🖥️ Backend Documentation

🚀 Overview

The backend of the Web Scraping Project is responsible for:

Managing web scraping tasks using Requests, BeautifulSoup or Selenium.
Processing and cleaning scraped data .
Providing an API to serve the scraped data to the frontend .
Handling database operations for storing and retrieving scraped data.

📌 Features:

✅ Scrapes static websites using Requests and BeautifulSoup
✅ Scrapes dynamic websites using Selenium
✅ Clean scraped data
✅ Preview or save the scraped data as a .txt file
✅ Reliable and secure REST API with JWT Token

Installation:

This guide will walk you through setting up and running the backend of the project.

1️⃣ Create a Virtual Environment (Recommended)

Using a virtual environment ensures dependencies are managed properly and avoid conflicts.

Run the following command to create one:

python -m venv venv #python3 for Mac/Linux

Then activate it:

Windows:

venv\Scripts\activate

Mac/Linux:

source venv/bin/activate

2️⃣ Install the Required Python Version

Ensure you have the correct Python version installed.

python --version

3️⃣ Install Dependencies

After activating the virtual environment, install all required dependencies:

pip install -r requirements.txt

4️⃣ Code Quality & Standards

To maintain code quality and consistency, install and configure the following tools:

pip install mypy flake8 black pylint

5️⃣ Navigate to the Backend Directory

Move into the backend project folder:

cd backend

6️⃣ Run the Backend Server

Start the Flask application:

Windows:

python app.py

Mac/Linux:

python3 app.py

Code

1. app.py (API Endpoints):

🔍 Scrape a Website (`/scrape`)

📍 Overview

This route scrapes a static website using BeautifulSoup or Requests and returns the extracted HTML.

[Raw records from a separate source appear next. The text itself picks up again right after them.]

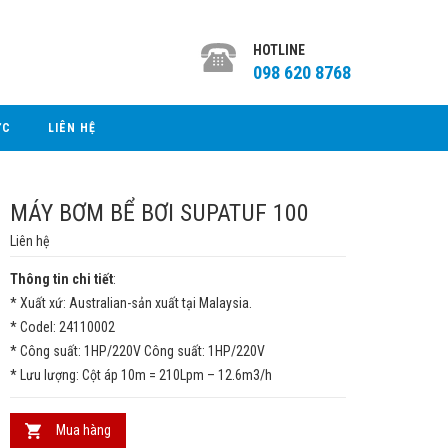
HOTLINE
098 620 8768
ỨC
LIÊN HỆ
MÁY BƠM BỂ BƠI SUPATUF 100
Liên hệ
Thông tin chi tiết
:
* Xuất xứ: Australian-sản xuất tại Malaysia.
* Codel: 24110002
* Công suất: 1HP/220V Công suất: 1HP/220V
* Lưu lượng: Cột áp 10m = 210Lpm – 12.6m3/h
Mua hàng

@app.route("/scrape", methods=["POST"])

Defines a route for a specific URL and specifies which HTTP method is allowed

this Function calls the scrapes_with_bs4 or scrapes_with_requests function that scrapes static websites and return the data as HTML

📩 Request Parameters

JSON Body (Required Fields)

Parameter	Type	Required	Description
`url`	`string`	✅ Yes	The URL of the website to scrape.
`scraping_method`	`string`	✅ Yes	The scraping method: `"requests"`, `"bs4"`, or `"selenium"`.
`clean_data`	`boolean`	❌ No (default: `false`)	Whether to clean the scraped data.
`company_name`	`string`	✅ Yes (for `"selenium"`)	The name of the company (used for Selenium-based scraping).

Headers (Optional)

Header	Type	Required	Description
`Authorization`	`string`	❌ No	JWT token (Required for storing scraping history).

🔄 Processing Steps

Retrieve JSON Data: Extracts the URL, scraping method, and optional parameters from the request.
Validation:
Ensures the url is provided and starts with https://. If it starts with www., we will add https://
Requires scraping_method to be one of "requests", "bs4", or "selenium".
If using selenium, company_name is required.
Call the Appropriate Scraping Function:
requests → scrape_with_requests(url)
bs4 → scrape_with_bs4(url, clean=clean_data)
selenium → scrape_with_selenium(url, company_name, clean=clean_data)
Store Scraping History (if JWT token is provided).
Return JSON Response with the scraped data.

📌Response:

✅ Success Response

HTTP Status Code: 201 Created

{
  "message": "URL Scraped with selenium and content saved",
  "status": 1,
  "scrape_result": "<scraped HTML data>"
}

Error Responses

The /scrape endpoint may return the following error responses:

HTTP Status Code	Error Message	Description
400	`"error": "URL is required"`	The `url` field is missing in the request body.
400	`"error": "Scraping method is required"`	The `scraping_method` field is missing in the request body.
400	`"error": "Company name is required for Selenium"`	The `company_name` field is required when using `"selenium"` as the `scraping_method`.
400	`"error": "Invalid scraping method"`	The provided `scraping_method` is not recognized (must be `"requests"`, `"bs4"`, or `"selenium"`).
401	`"error": "Invalid or missing token"`	The request is missing an authorization token or contains an invalid one.
500	`"error": "Internal Server Error"`	An unexpected server error occurred.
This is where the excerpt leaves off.